C’est plutôt une bonne chose. Dès lors se pose la question de savoir pourquoi ce qui est possible pour l’agriculture ne pourrait pas l’être pour d’autres secteurs. L’éducation, le logement, la santé, les transports, la transition écologique, ou encore le numérique – qui vient de perdre son ministère de plein exercice pour un secrétariat d’État à l’heure de l’intelligence artificielle qui soulève des enjeux colossaux – ne mériteraient-ils pas, eux aussi, de bénéficier d’un tel activisme gouvernemental ? Le « mois de la simplification » annoncé pour l’agriculture ne pourrait-il pas s’appliquer à d’autres dossiers ?
Sur le fond ensuite, le plus important, le gouvernement a cédé rapidement aux agriculteurs des aides évaluées à quelque 400 millions d’euros par Bercy pour circonscrire la colère et obtenir la levée des barrages. Une somme importante à l’heure où Bruno Le Maire cherche à en finir – difficilement – avec le « quoi qu’il en coûte » et à faire 10 milliards d’euros d’économies pour pallier une croissance revue à la baisse. Mais une somme légitime compte tenu des terribles difficultés écrasant de nombreux agriculteurs qui méritent la solidarité nationale. Là aussi, nombre de Français pourraient se demander pourquoi ce qui est possible pour l’agriculture ne serait pas possible pour les autres secteurs précédemment cités ?

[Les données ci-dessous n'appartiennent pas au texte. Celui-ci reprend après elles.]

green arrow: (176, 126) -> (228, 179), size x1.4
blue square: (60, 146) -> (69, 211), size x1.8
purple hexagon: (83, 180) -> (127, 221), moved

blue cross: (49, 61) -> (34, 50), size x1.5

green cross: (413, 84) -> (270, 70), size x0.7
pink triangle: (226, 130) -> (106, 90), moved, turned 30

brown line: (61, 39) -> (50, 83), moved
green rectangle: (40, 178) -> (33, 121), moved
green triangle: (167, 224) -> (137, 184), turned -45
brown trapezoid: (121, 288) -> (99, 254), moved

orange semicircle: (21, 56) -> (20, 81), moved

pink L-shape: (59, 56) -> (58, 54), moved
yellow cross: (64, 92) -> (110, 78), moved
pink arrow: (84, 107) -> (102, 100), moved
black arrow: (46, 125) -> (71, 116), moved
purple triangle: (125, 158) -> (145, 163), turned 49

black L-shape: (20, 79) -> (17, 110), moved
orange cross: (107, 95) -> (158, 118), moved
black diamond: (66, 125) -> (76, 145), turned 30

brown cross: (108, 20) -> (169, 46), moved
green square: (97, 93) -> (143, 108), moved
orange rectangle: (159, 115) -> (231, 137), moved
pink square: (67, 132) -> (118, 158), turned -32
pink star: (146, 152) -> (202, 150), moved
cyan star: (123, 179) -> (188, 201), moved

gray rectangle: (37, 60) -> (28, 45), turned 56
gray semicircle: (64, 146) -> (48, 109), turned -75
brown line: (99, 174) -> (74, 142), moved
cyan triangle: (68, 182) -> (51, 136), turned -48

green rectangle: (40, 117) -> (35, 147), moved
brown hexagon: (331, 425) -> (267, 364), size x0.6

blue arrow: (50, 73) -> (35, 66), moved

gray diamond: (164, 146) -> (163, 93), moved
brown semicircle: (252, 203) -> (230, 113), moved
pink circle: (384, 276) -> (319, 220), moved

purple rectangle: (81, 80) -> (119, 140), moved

D’évidence, Gabriel Attal, un mois et demi après sa nomination, se frotte à l’essence même de l’exercice du pouvoir : faire des choix, savoir répondre aux urgences en évitant les surenchères. Et avoir conscience que toute feuille de route peut être percutée, que rien ne se passe jamais comme prévu – de fait, la crise agricole n’est clairement pas terminée que d’autres ont déjà surgi. Peut-on se contenter de répondre une à une à des crises qui s’enchaînent, ne faut-il pas une vision d’ensemble, une direction pour le pays ? Là, ce n’est pas à Gabriel Attal de répondre, mais bien à Emmanuel Macron de dire où il veut aller dans les trois ans qui viennent.
(Editorial publié dans La Dépêche du Midi du jeudi 22 février 2024)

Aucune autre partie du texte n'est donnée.